Closed olljanat closed 1 year ago
Interestingly enough i had errors like this when packaging for hetzner as well that seem to have resolved themselves by restarting/reinstalling and "starting from scratch". Can you try that as well? Seems like there is some state in docker csi that is not cleaned up.
Afaik the nodes identify themselves via the identity service. These node ids should then be passed to this Controller just fine iirc.
Good tip but does not look to be about that.
Okay, I guess you have tested this already, I just wanted to give some insight. I was already hunting through the code to debug things and I got it working somehow.
Another thing that definitely has caused me issues is not having the plugin with the controller/node installed on all managers.
I mean, I tested that immediately after your tip by removing /var/lib/docker
and rebuilding plugin. Currently using one node only so that is not also the case.
Anyway as far I can see at least https://github.com/moby/swarmkit/blob/2ad26e5531a20bcbdc099bf3bdbabd01c1406e84/manager/csi/plugin.go#L200-L219 should have check that if nodeID
is empty request should not even been send to CSI plugin but still need to figure out why that is the case.
I agree with your idea of having swarmkit checking this. This will remove some guess work
@s4ke btw. Does those plugins which with you have tested have PUBLISH_UNPUBLISH_VOLUME
capability? Looks that at least those which I have used earlier don't have that so PublishVolume
function does not actually do anything: https://github.com/moby/swarmkit/blob/2ad26e5531a20bcbdc099bf3bdbabd01c1406e84/manager/csi/plugin.go#L203-L206
DigitalOcean plugin have that capability and that logic in PublishVolume
function is broken.
The plugin I worked on has these capabilities:
controller: https://github.com/hetznercloud/csi-driver/blob/main/driver/controller.go#L305
node: https://github.com/hetznercloud/csi-driver/blob/main/driver/node.go#L159
does this help?
Draft version of adding DigitalOcean CSI packaging example to here.
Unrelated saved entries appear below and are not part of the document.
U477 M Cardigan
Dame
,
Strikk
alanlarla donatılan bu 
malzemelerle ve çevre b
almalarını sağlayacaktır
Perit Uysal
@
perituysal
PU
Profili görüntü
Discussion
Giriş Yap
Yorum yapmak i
Currently fails on https://github.com/digitalocean/csi-digitalocean/blob/v4.5.0/driver/controller.go#L267-L269 is which is most probably bug in Swarmkit because based on CSI spec NodeID is mandatory parameter on PublishVolume requests https://github.com/container-storage-interface/spec/blob/release-1.7/csi.proto#L730-L732
Reason why Swarmkit does not handle this correctly most probably is that most of the CSI drivers takes NodeID as parameter like this https://github.com/olljanat/csi-plugins-for-docker-swarm/blob/f05fbab91c32a29dcf14f93d107501ab499af97a/csi-driver-smb/entrypoint.sh#L8 which is not the case in DigitalOcean implementation.